Nairobi’s slum dwellers suffer some of the poorest nutrition of all Kenyans according to recent surveys by the World Food Programme, eking out an existence on typically less than a dollar a day, and with scant means of earning any better livelihood: until the arrival of a new urban farming program that is now transforming the lives of thousands.
The novel scheme, run by Italian NGO COOPI Cooperazione Internazionale, is built to begin each family that joins the scheme on a new path of food self sufficiency and higher earnings. The farming itself is done in a sack.
COOPI insists that families must form themselves into groups to join the scheme. Ex-convict John King’ori chairs the Juja Road Self-Help Group, whose 76 members, also mostly former prisoners, are among the 1,000 households in Mathare and Huruma whose sacks are now providing them with a guaranteed decent meal every evening.
When the groups sign-up, COOPI gives a one-time free supply to every family of a recyclable sack containing soil mix and 43 seedlings: 25 spinach, 15 kale, 2 capsicum and 1 spring onion, which can provide food within a few weeks.
The costs from there are minimal. The capsicum and spring onions provide passive pest control so that additional chemicals aren’t needed, and vegetables can be harvested many times for at least a year, with the spinach growing out the side of the sack.
With the initial set-up, COOPI also sends in agronomists to work with the groups, assisting in fencing off plots to hold the sacks, improving water storage, and training families in soil content and ratio and in managing the sacks, as well as in how to use their first crops to fund more sacks in future.
“When ready for consumption, a sack containing vegetables such as sukuma wiki [kale], spinach and capsicum can feed one household for at least two months,” said Simon Kokoyo, director of Ongoza Njia, a network of 150 community-based-organizations, which identified most of the groups working with COOPI.
For Kokoyo, the two metres in front of his house can accommodate 8 sacks, meaning a full supply of kale for a year.“But right now, water is the biggest challenge for this project… sometimes the water is scarce and this can be a problem,” he said.
Stephen Ajengo, secretary of the Juja Self-Help Group, is one of the members who received a month’s training in urban farming at an environmental and farming institute in Nairobi.
“I learnt how to take care of the plants, the spacing required while planting and the layering of the various types of soil required per sack,” Ajengo said. “One has to know even the amount of water required by the plants. During the initial period after planting, one needs at least 40 litres per day; but this amount reduces as the plants take root, until watering is just about once per week.”

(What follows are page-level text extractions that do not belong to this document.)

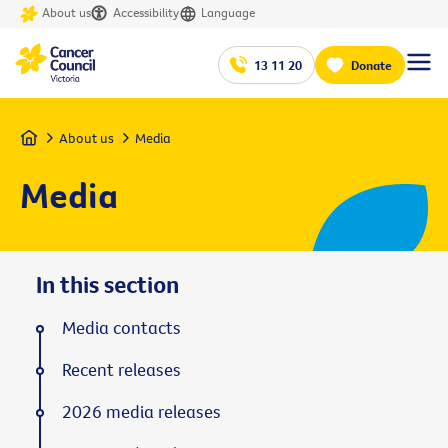
About us
Accessibility
Language
13 11 20
Donate
Home
About us
Media
Media
In this section
Media contacts
Recent releases
2026 media releases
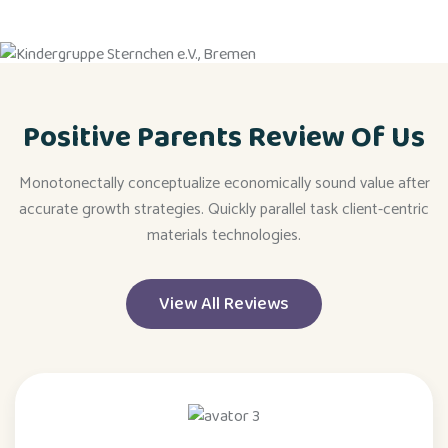
Positive Parents Review Of Us
Monotonectally conceptualize economically sound value after
accurate growth strategies. Quickly parallel task client-centric
materials technologies.
View All Reviews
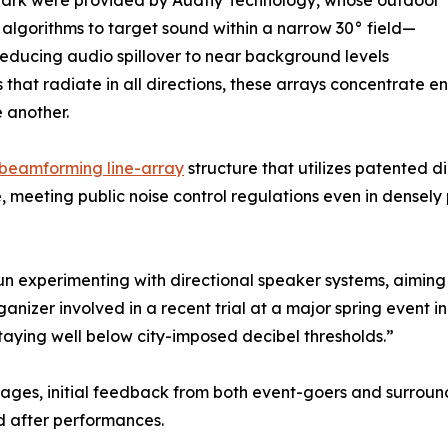
 Park were provided by Audfly Technology, whose outdoor
algorithms to target sound within a narrow 30° field—
educing audio spillover to near background levels
rs that radiate in all directions, these arrays concentrate 
 another.
beamforming line-array
structure that utilizes patented d
e, meeting public noise control regulations even in densel
un experimenting with directional speaker systems, aiming
rganizer involved in a recent trial at a major spring event 
staying well below city-imposed decibel thresholds.”
 stages, initial feedback from both event-goers and surrou
d after performances.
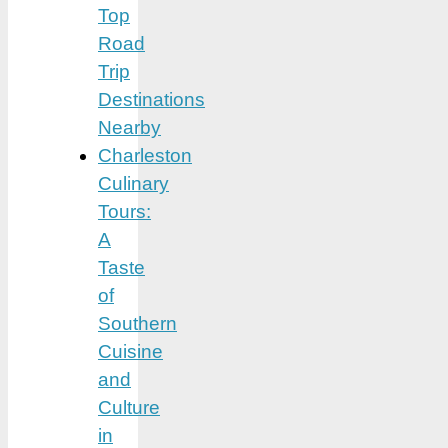
Top
Road
Trip
Destinations
Nearby
Charleston
Culinary
Tours:
A
Taste
of
Southern
Cuisine
and
Culture
in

For most of the families, the key has been to water the sack farms with waste water. This can contain contaminants, but it can also serve as a fertilizer, meaning the farmers don’t need to rely on conventional inputs purchased from stores.
As it is, most have nothing with which to fund any extra costs at the beginning. A bunch of kales, which forms the staple food for many city dwellers, costs Sh10. A family of five, like Kingori’s, needs 4-5 bunches for one supper. Add to that the cost of spices and other ingredients used in making the meals and the cost of eating every day appears choking.

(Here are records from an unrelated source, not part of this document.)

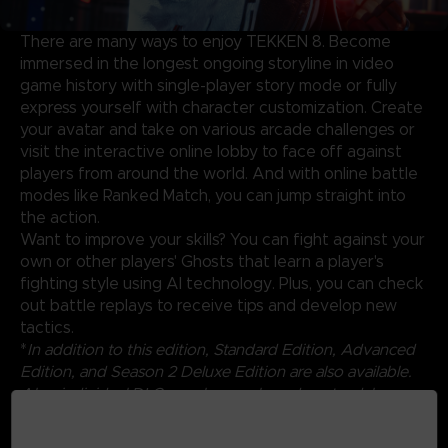
There are many ways to enjoy TEKKEN 8. Become
immersed in the longest ongoing storyline in video
game history with single-player story mode or fully
express yourself with character customization. Create
your avatar and take on various arcade challenges or
visit the interactive online lobby to face off against
players from around the world. And with online battle
modes like Ranked Match, you can jump straight into
the action.
Want to improve your skills? You can fight against your
own or other players' Ghosts that learn a player's
fighting style using AI technology. Plus, you can check
out battle replays to receive tips and develop new
tactics.
*
In addition to this edition, Standard Edition, Advanced
Edition, and Season 2 Deluxe Edition are also available.
Also, individual DLCs can be purchased as standalone
products. Be careful of duplicate purchases.
*Content will be available by 12/31/2025.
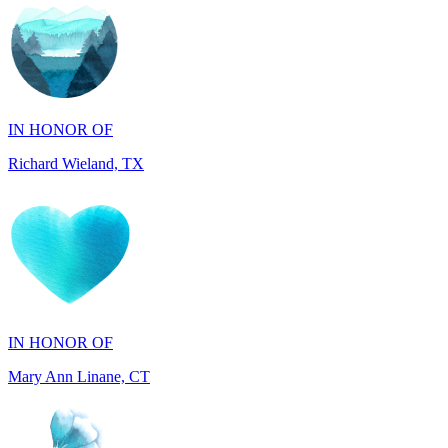
IN HONOR OF
Richard Wieland, TX
IN HONOR OF
Mary Ann Linane, CT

However, once on the project, families report that their position is transformed.
“You know there are times one does not have even a shilling in the pocket but with a sack of vegetables one’s family does not need to sleep hungry; all you do is just pluck a few leaves of spinach, get a capsicum and even coriander and you have something to go with ugali [maizemeal],” said Susan Wanjiru, a member of Vision Sisters, another of the group’s identified by COOPI for the urban farming project.
“I hope I will be able to plant as many as three sacks outside my house in time,” she said.
Her group had previously been involved in urban farming, but by planting vegetables on land. But the new sacks have seen the group now expand. “Previously we were just 14 members; but because sacks take up little space, we have extended invitations to other women and school-children to join us. This way many families have access to affordable vegetables.”
Those into the project are also finding they can sell the excess produce at the city markets.
Jane Kinyo, a single mother, is managing to feed her three children and sell the excess at the city’s Marikiti market. “I come with the fresh vegetables and the onion where I sell a bunch at Sh15. In a good day I arrange 20-30 bunches from the six sacks I have in the front yard of my house, which gives me a return of Sh300 after subtracting the expenses. I take care of my children with this business,” she said.
Typically in Kenya, Egypt, Mali and Tanzania, poor urban households spend up to two-thirds of their income on food, which is as much as twice that spent by rural dwellers, according to statistics from the Institute of Policy and Research, IPAR. This means that finding a solution to food costs, and bolstering incomes as well, is helping slum dwellers have more funds for education and healthcare instead, says COOPI.
It also argues that the project is opening other opportunities again. “I believe that such projects encourage the interest of other groups, such as banks, to invest in these people, thus enriching their life in general,” said Claudio Torres, the project manager, in an earlier interview.
After the first set-up, which is free, farmers are left to take care of themselves, but COOPI continues to offer free farming advice. The whole point, it says, is to get a population that amounts to a fifth of the families living in Nairobi onto a path of food and financial self-sustainability.